An American literature professor in the tumultuous 1950s once said that no nation lacking a particularly complex class system can ever expect to create great spy literature. The United States of America is a perfect example.

The most amusing thing about "The Good Shepherd" (Robert De Niro's latest directorial endeavor) is that a film like this serves no purpose: it doesn’t awaken the comatose consciences that I'm forced to live with, inherited from the last century; it doesn’t unearth the real skeletons in the CIA’s closet, or the secret services in general, their misdeeds, errors, and horrors; and it doesn’t even succeed (despite desperately trying) to insert the word espionage between great and literature. The story of the world’s most powerful agency as seen through the eyes of a man who never existed serves absolutely no purpose.

Nothing serves until it confronts the system with a shove so powerful that it overturns it.

Eric Ambler (English author considered a pioneer of politically sophisticated thrillers), Graham Greene (a writer torn by the contradictions of morality and politics, "to whom it happened to be Catholic": this splendid definition), John Le Carré, and Len Deighton (masters of espionage) are all in it.

A plot is even in there: Edward Wilson, a member of the secret society Skull and Bones, is recruited by the Office of Strategic Services (which later became the CIA); he soon becomes aware of a series of strange paranoias and cruelties, which he believes are due to the terrible influence of the Cold War on fragile human minds. His passion and goodwill do not prevent everything from collapsing and destroying: his ideals, his loved ones, his life, while the world around him (and its governing principles) continues to devour.
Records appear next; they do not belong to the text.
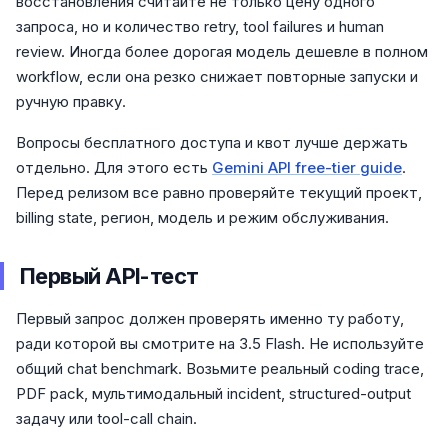
восстановления считайте не только цену одного
запроса, но и количество retry, tool failures и human
review. Иногда более дорогая модель дешевле в полном
workflow, если она резко снижает повторные запуски и
ручную правку.
Вопросы бесплатного доступа и квот лучше держать
отдельно. Для этого есть
Gemini API free-tier guide
.
Перед релизом все равно проверяйте текущий проект,
billing state, регион, модель и режим обслуживания.
Первый API-тест
Первый запрос должен проверять именно ту работу,
ради которой вы смотрите на 3.5 Flash. Не используйте
общий chat benchmark. Возьмите реальный coding trace,
PDF pack, мультимодальный incident, structured-output
задачу или tool-call chain.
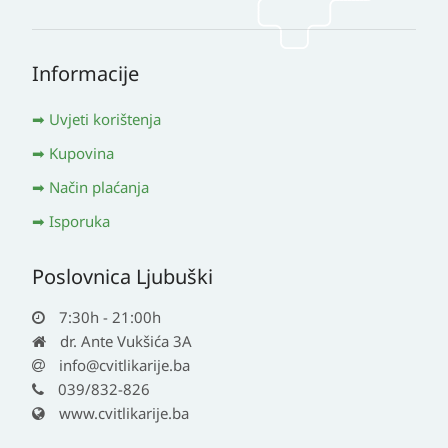
Informacije
Uvjeti korištenja
Kupovina
Način plaćanja
Isporuka
Poslovnica Ljubuški
7:30h - 21:00h
dr. Ante Vukšića 3A
info@cvitlikarije.ba
039/832-826
www.cvitlikarije.ba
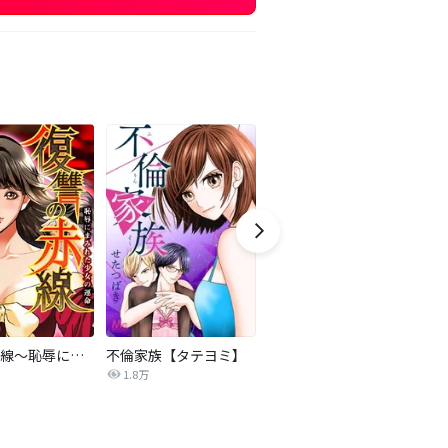
復讐の赤線～恥辱にまみれた少女の運命～【タテヨミ】
不倫家族【タテヨミ】
セフレの品格―プライド―
1.8万
306.3万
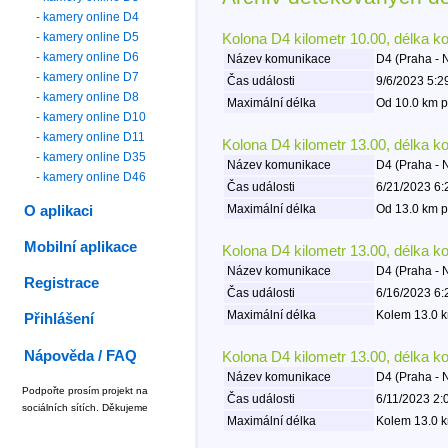
- kamery online D4
- kamery online D5
Kolona D4 kilometr 10.00, délka k
- kamery online D6
Název komunikace
D4 (Praha -
- kamery online D7
Čas události
9/6/2023 5:2
- kamery online D8
Maximální délka
Od 10.0 km p
- kamery online D10
- kamery online D11
Kolona D4 kilometr 13.00, délka k
- kamery online D35
Název komunikace
D4 (Praha -
- kamery online D46
Čas události
6/21/2023 6:
Maximální délka
Od 13.0 km p
O aplikaci
Mobilní aplikace
Kolona D4 kilometr 13.00, délka k
Název komunikace
D4 (Praha -
Registrace
Čas události
6/16/2023 6:
Maximální délka
Kolem 13.0 k
Přihlášení
Nápověda / FAQ
Kolona D4 kilometr 13.00, délka k
Název komunikace
D4 (Praha -
Podpořte prosím projekt na
Čas události
6/11/2023 2:
sociálních sítích. Děkujeme
Maximální délka
Kolem 13.0 k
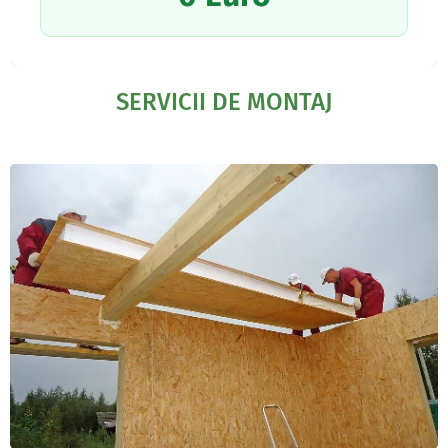
SERVICII DE MONTAJ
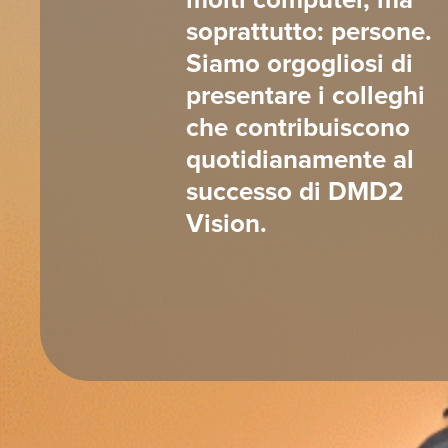
soprattutto: persone.
Siamo orgogliosi di
presentare i colleghi
che contribuiscono
quotidianamente al
successo di DMD2
Vision.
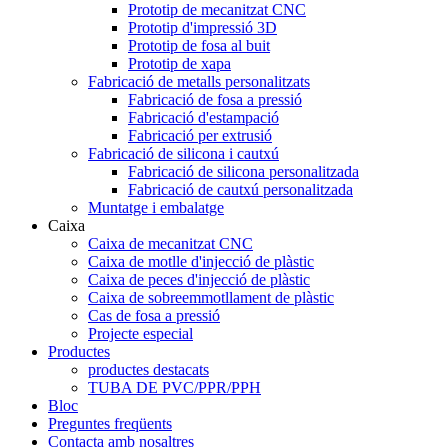
Prototip de mecanitzat CNC
Prototip d'impressió 3D
Prototip de fosa al buit
Prototip de xapa
Fabricació de metalls personalitzats
Fabricació de fosa a pressió
Fabricació d'estampació
Fabricació per extrusió
Fabricació de silicona i cautxú
Fabricació de silicona personalitzada
Fabricació de cautxú personalitzada
Muntatge i embalatge
Caixa
Caixa de mecanitzat CNC
Caixa de motlle d'injecció de plàstic
Caixa de peces d'injecció de plàstic
Caixa de sobreemmotllament de plàstic
Cas de fosa a pressió
Projecte especial
Productes
productes destacats
TUBA DE PVC/PPR/PPH
Bloc
Preguntes freqüents
Contacta amb nosaltres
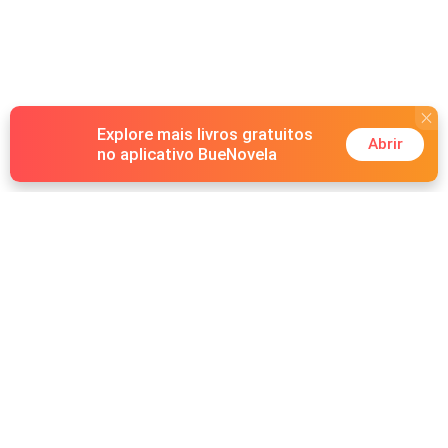
Explore mais livros gratuitos
Abrir
no aplicativo BueNovela
Hot Genres
Romance
Recursos
Lobisomem
Palavras-chave
Redes sociais
Máfia
Pesquisas importantes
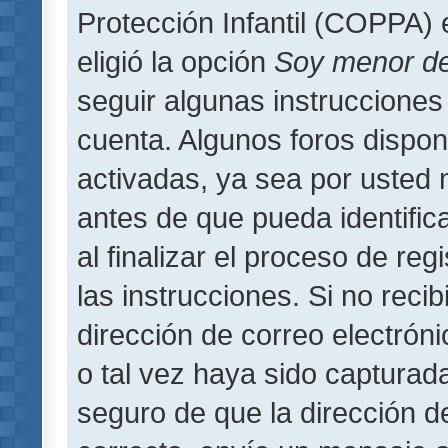
Protección Infantil (COPPA) 
eligió la opción
Soy menor d
seguir algunas instrucciones 
cuenta. Algunos foros dispo
activadas, ya sea por usted 
antes de que pueda identifica
al finalizar el proceso de regi
las instrucciones. Si no reci
dirección de correo electrón
o tal vez haya sido capturada
seguro de que la dirección d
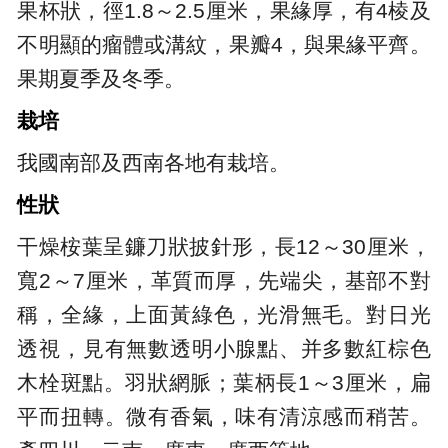
果杯狀，徑1.8～2.5厘米，果緣厚，有4棱及
不明顯的瘤體或溝紋，果瓣4，與果緣平齊。
果期夏季及冬季。
栽培
我國南部及西南各地有栽培。
性狀
干燥桉葉呈鐮刀狀披針形，長12～30厘米，
寬2～7厘米，革質而厚，先端尖，基部不對
稱，全緣，上面黃綠色，光滑無毛。對日光
透視，見有無數透明小腺點、并多數紅棕色
木栓斑點。羽狀網脈；葉柄長1～3厘米，扁
平而扭轉。微有香氣，味有清涼感而稍苦。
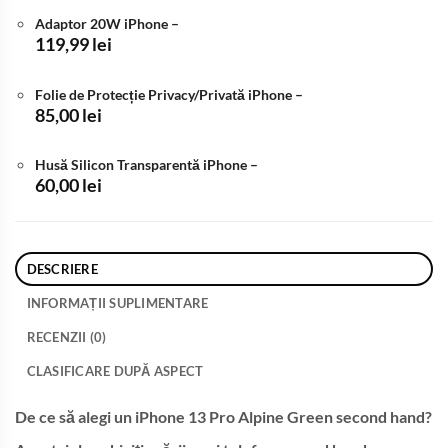
a
este:
Adaptor 20W iPhone
–
fost:
2.499,99 lei.
119,99
lei
2.700,00 lei.
Folie de Protecție Privacy/Privată iPhone
–
85,00
lei
Husă Silicon Transparentă iPhone
–
60,00
lei
DESCRIERE
INFORMAȚII SUPLIMENTARE
RECENZII (0)
CLASIFICARE DUPĂ ASPECT
De ce să alegi un iPhone 13 Pro Alpine Green second hand?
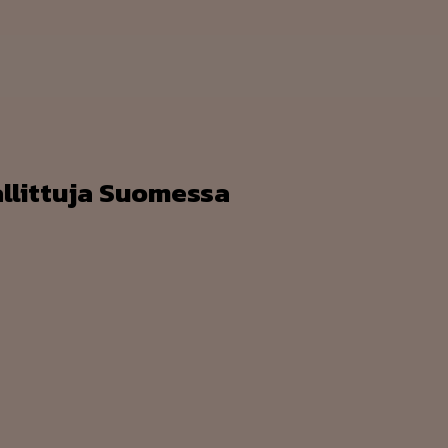
llittuja Suomessa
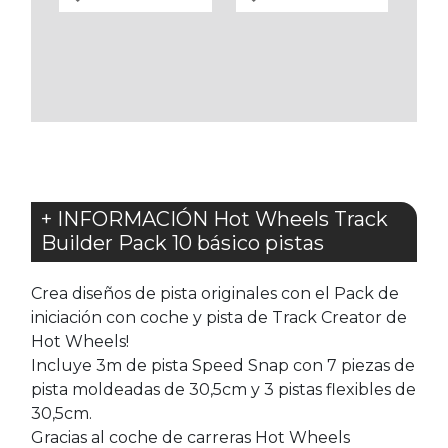
A
A
LOS
LOS
FAVORITOS
FAVORITOS
+ INFORMACIÓN Hot Wheels Track
Builder Pack 10 básico pistas
Crea diseños de pista originales con el Pack de
iniciación con coche y pista de Track Creator de
Hot Wheels!
Incluye 3m de pista Speed Snap con 7 piezas de
pista moldeadas de 30,5cm y 3 pistas flexibles de
30,5cm.
Gracias al coche de carreras Hot Wheels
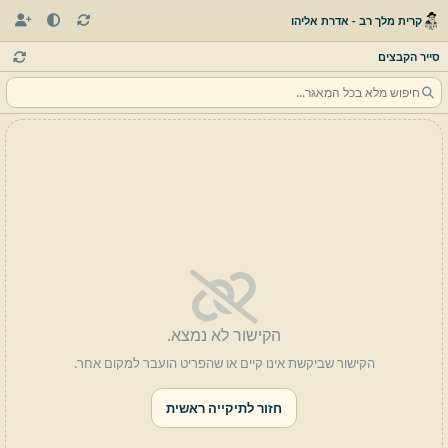
קרית מלך רב - אדרת אליהו
סייר הקבצים
הקישור לא נמצא.
הקישור שביקשת אינו קיים או שהפריט הועבר למקום אחר.
חזור לתיקייה ראשית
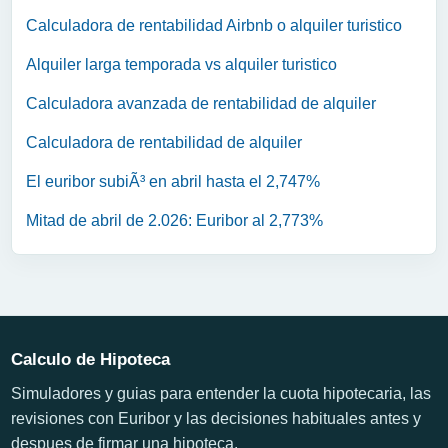
Calculadora de rentabilidad Airbnb o alquiler turistico
Alquiler larga temporada vs alquiler turistico
Calculadora avanzada de rentabilidad de alquiler
Calculadora de rentabilidad de alquiler
El euribor subiÃ³ en abril hasta el 2,747%
Mitad de abril de 2.026: Euribor al 2,773%
Calculo de Hipoteca
Simuladores y guias para entender la cuota hipotecaria, las
revisiones con Euribor y las decisiones habituales antes y
despues de firmar una hipoteca.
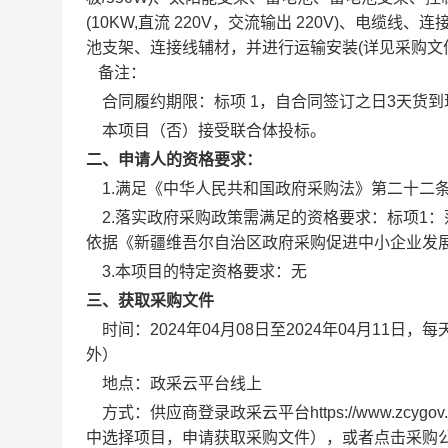
(10KW,直流 220V，交流输出 220V)、电
池支架、连接线辅材，并进行运输安装(详见采购文
备注：
合同履约期限：
标项 1，自合同签订之日3天货
本项目（
否
）接受联合体投标。
二、申请人的资格要求：
1.满足《中华人民共和国政府采购法》第二十二
2.落实政府采购政策需满足的资格要求：
标项1：
依据《新疆维吾尔自治区政府采购促进中小企业发
3.本项目的特定资格要求：
无
三、获取采购文件
时间：
2024年04月08日
至
2024年04月11日
，每
外）
地点：
政采云平台线上
方式：
供应商登录政采云平台https://www.z
中选择项目，申请获取采购文件），或者点击采购公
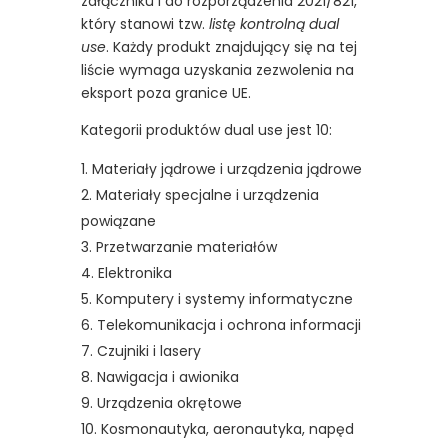
załączniku I do rozporządzenia 2021/821,
który stanowi tzw.
listę kontrolną dual
use
. Każdy produkt znajdujący się na tej
liście wymaga uzyskania zezwolenia na
eksport poza granice UE.
Kategorii produktów dual use jest 10:
Materiały jądrowe i urządzenia jądrowe
Materiały specjalne i urządzenia
powiązane
Przetwarzanie materiałów
Elektronika
Komputery i systemy informatyczne
Telekomunikacja i ochrona informacji
Czujniki i lasery
Nawigacja i awionika
Urządzenia okrętowe
Kosmonautyka, aeronautyka, napęd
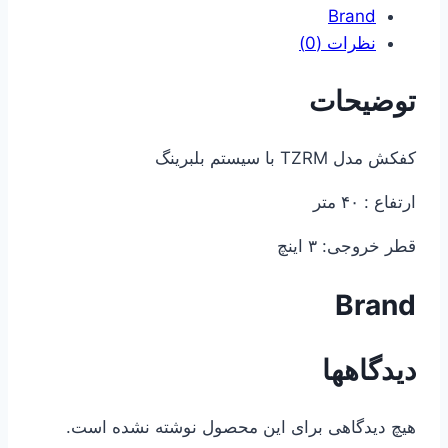
Brand
نظرات (0)
توضیحات
کفکش مدل TZRM با سیستم بلبرینگ
ارتفاع : ۴۰ متر
قطر خروجی: ۳ اینچ
Brand
دیدگاهها
هیچ دیدگاهی برای این محصول نوشته نشده است.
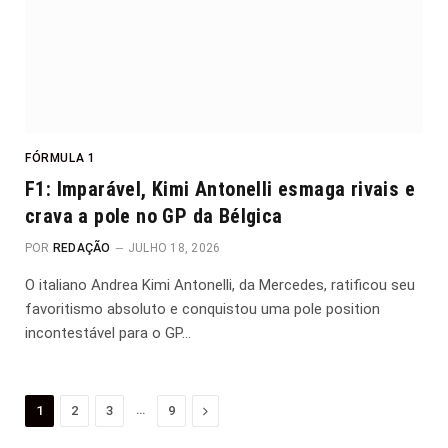
FÓRMULA 1
F1: Imparável, Kimi Antonelli esmaga rivais e
crava a pole no GP da Bélgica
POR
REDAÇÃO
JULHO 18, 2026
O italiano Andrea Kimi Antonelli, da Mercedes, ratificou seu
favoritismo absoluto e conquistou uma pole position
incontestável para o GP…
…
Proximo
1
2
3
9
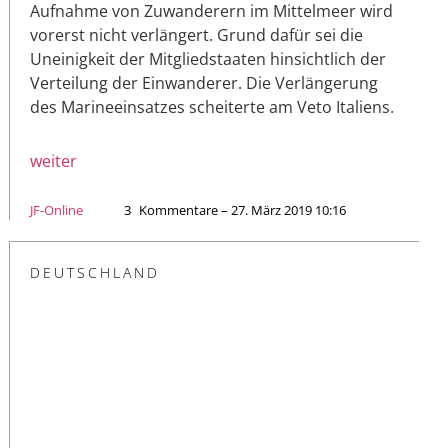
Aufnahme von Zuwanderern im Mittelmeer wird
vorerst nicht verlängert. Grund dafür sei die
Uneinigkeit der Mitgliedstaaten hinsichtlich der
Verteilung der Einwanderer. Die Verlängerung
des Marineeinsatzes scheiterte am Veto Italiens.
weiter
JF-Online
3
Kommentare – 27. März 2019 10:16
DEUTSCHLAND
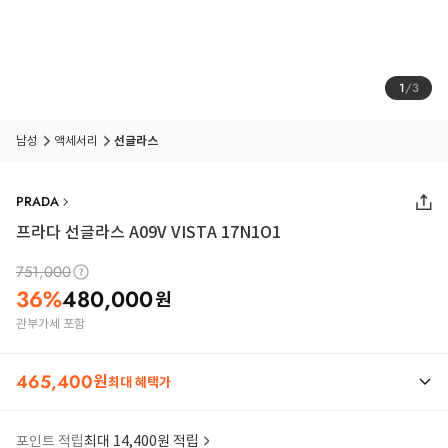
1
/
3
남성
액세서리
선글라스
PRADA
프라다 선글라스 A09V VISTA 17N1O1
751,000
36
%
480,000
원
관부가세 포함
465,400
원
최대 혜택가
포인트 적립
최대 14,400원 적립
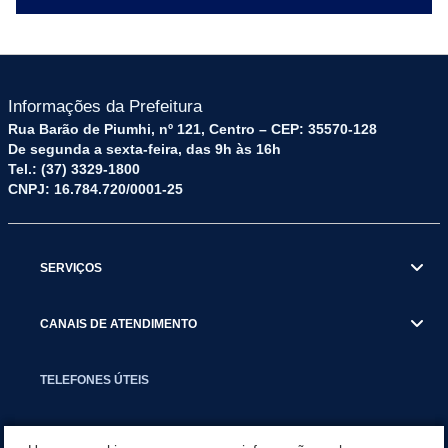
Informações da Prefeitura
Rua Barão de Piumhi, nº 121, Centro – CEP: 35570-128
De segunda a sexta-feira, das 9h às 16h
Tel.: (37) 3329-1800
CNPJ: 16.784.720/0001-25
SERVIÇOS
CANAIS DE ATENDIMENTO
TELEFONES ÚTEIS
EXECUTIVO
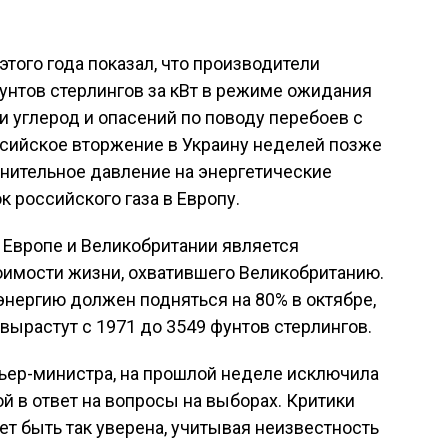
того года показал, что производители
унтов стерлингов за кВт в режиме ожидания
и углерод и опасений по поводу перебоев с
ссийское вторжение в Украину неделей позже
нительное давление на энергетические
 российского газа в Европу.
в Европе и Великобритании является
имости жизни, охватившего Великобританию.
оэнергию должен подняться на 80% в октябре,
 вырастут с 1971 до 3549 фунтов стерлингов.
мьер-министра, на прошлой неделе исключила
й в ответ на вопросы на выборах. Критики
ет быть так уверена, учитывая неизвестность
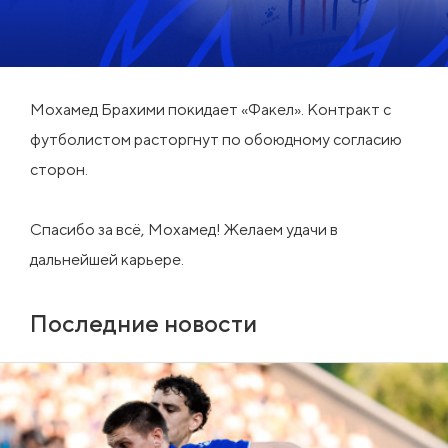
Мохамед Брахими покидает «Факел». Контракт с
футболистом расторгнут по обоюдному согласию
сторон.
Спасибо за всё, Мохамед! Желаем удачи в
дальнейшей карьере.
Последние новости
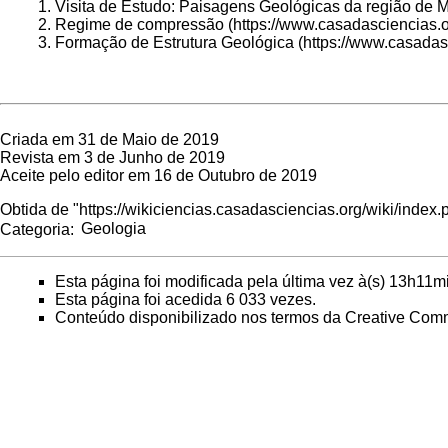
Visita de Estudo: Paisagens Geológicas da região de M
Regime de compressão
Formação de Estrutura Geológica
Criada em 31 de Maio de 2019
Revista em 3 de Junho de 2019
Aceite pelo editor em 16 de Outubro de 2019
Obtida de "
https://wikiciencias.casadasciencias.org/wiki/index
Categoria
:
Geologia
Esta página foi modificada pela última vez à(s) 13h11m
Esta página foi acedida 6 033 vezes.
Conteúdo disponibilizado nos termos da
Creative Comm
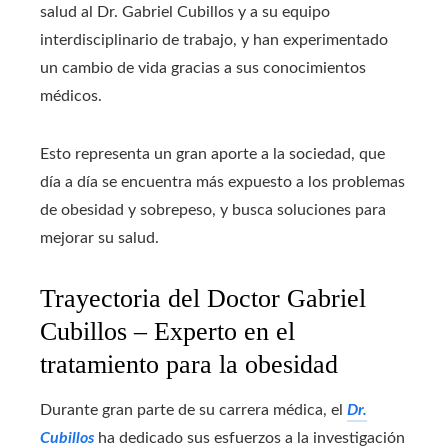
salud al Dr. Gabriel Cubillos y a su equipo
interdisciplinario de trabajo, y han experimentado
un cambio de vida gracias a sus conocimientos
médicos.
Esto representa un gran aporte a la sociedad, que
día a día se encuentra más expuesto a los problemas
de obesidad y sobrepeso, y busca soluciones para
mejorar su salud.
Trayectoria del Doctor Gabriel
Cubillos – Experto en el
tratamiento para la obesidad
Durante gran parte de su carrera médica, el
Dr.
Cubillos
ha dedicado sus esfuerzos a la investigación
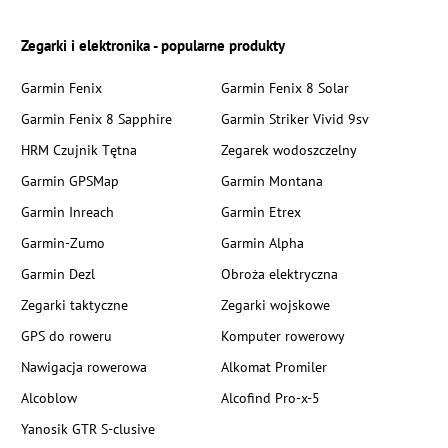
Zegarki i elektronika - popularne produkty
Garmin Fenix
Garmin Fenix 8 Solar
Garmin Fenix 8 Sapphire
Garmin Striker Vivid 9sv
HRM Czujnik Tętna
Zegarek wodoszczelny
Garmin GPSMap
Garmin Montana
Garmin Inreach
Garmin Etrex
Garmin-Zumo
Garmin Alpha
Garmin Dezl
Obroża elektryczna
Zegarki taktyczne
Zegarki wojskowe
GPS do roweru
Komputer rowerowy
Nawigacja rowerowa
Alkomat Promiler
Alcoblow
Alcofind Pro-x-5
Yanosik GTR S-clusive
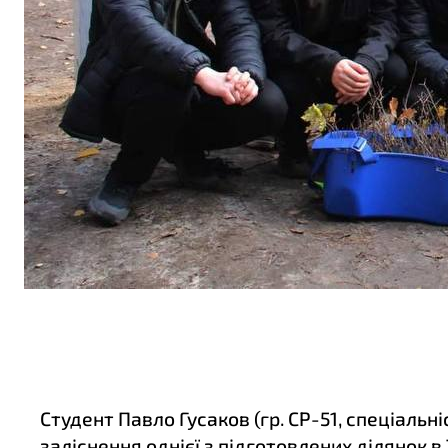
Студент Павло Гусаков (гр. СР-51, спеціальн
заліснення однієї з підготовлених ділянок в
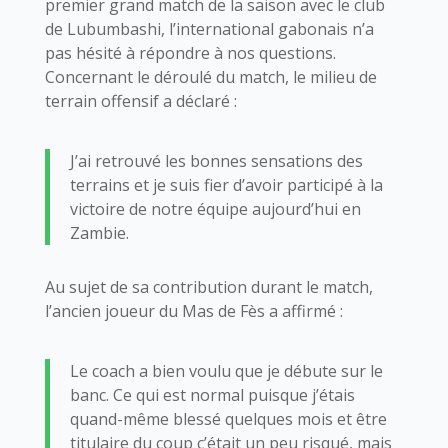
premier grand match de la saison avec le club
de Lubumbashi, l’international gabonais n’a
pas hésité à répondre à nos questions.
Concernant le déroulé du match, le milieu de
terrain offensif a déclaré :
J’ai retrouvé les bonnes sensations des
terrains et je suis fier d’avoir participé à la
victoire de notre équipe aujourd’hui en
Zambie.
Au sujet de sa contribution durant le match,
l’ancien joueur du Mas de Fès a affirmé :
Le coach a bien voulu que je débute sur le
banc. Ce qui est normal puisque j’étais
quand-même blessé quelques mois et être
titulaire du coup c’était un peu risqué, mais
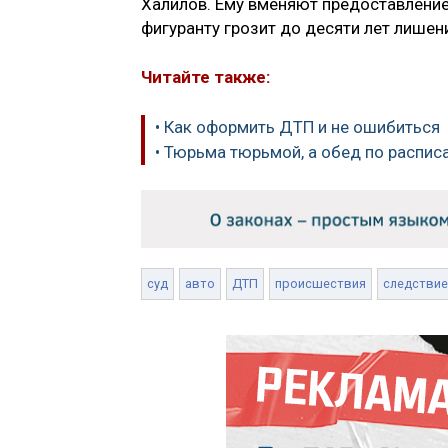
Халилов. Ему вменяют предоставление 
фигуранту грозит до десяти лет лишен
Читайте также:
• Как оформить ДТП и не ошибиться
• Тюрьма тюрьмой, а обед по распи
суд
авто
ДТП
происшествия
следствие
In the opinion of the writer, Christopher Walken playing Russian roulette in the swamps of Charlie represents the absolute peak reached by a camera facing a man (Walken won an Oscar for this scene). Meanwhile, I hear he's back from Vietnam, several decades have passed, and he frequents Saturday Night Live whenever he wants. In “The Deer Hunter,” Walken shared loves and war with Robert De Niro: it was De Palma who introduced him to Cimino and Scorsese, and although they grew up in the same neighborhood, they didn't get along very well (the only thing uniting them was respect) and shortly thereafter, Scorsese turned him into Johnny Boy, a brilliantly analyzed psychological portrait, a modern, violent, and self-destructive Raskolnikov engaged in changing the world by accumulating debts. A beautiful film, "Mean Streets," and after nearly 35 years, I wholeheartedly recommend the special edition on DVD, with fine commentary by Scorsese and various delicacies.
It’s worth rediscovering, if only to skip Saturday Night Live.

"The Deer Hunter" says more in five minutes than "The Good Shepherd" does in one hundred sixty-seven.

In any case, winter is over in the city, and it was probably trained by the CIA: we've learned the "Cold Cell" technique - the prisoner is left in the solitude of streets at 10 degrees Celsius; daily, the man and his solitude are drenched with cold water to remind that there is no nice season anymore (including good cinema). In the subway, we have learned the "Water Boarding" technique: the traveler is paralyzed in a seat and forced to endure a wave of bad thoughts, like if I see something suspicious, I hope I'm not next to the hero. The prisoner is assaulted by the fear of dying by bombing, leading to voluntary confessions in hopes of ending his life.

Nothing serves until it confronts the system with a shove powerful enough to overturn it, but we can always have a laugh and forget how tragically wrong we were: if we woke up every morning and everything around was real, it would have been better to make a comedy about it.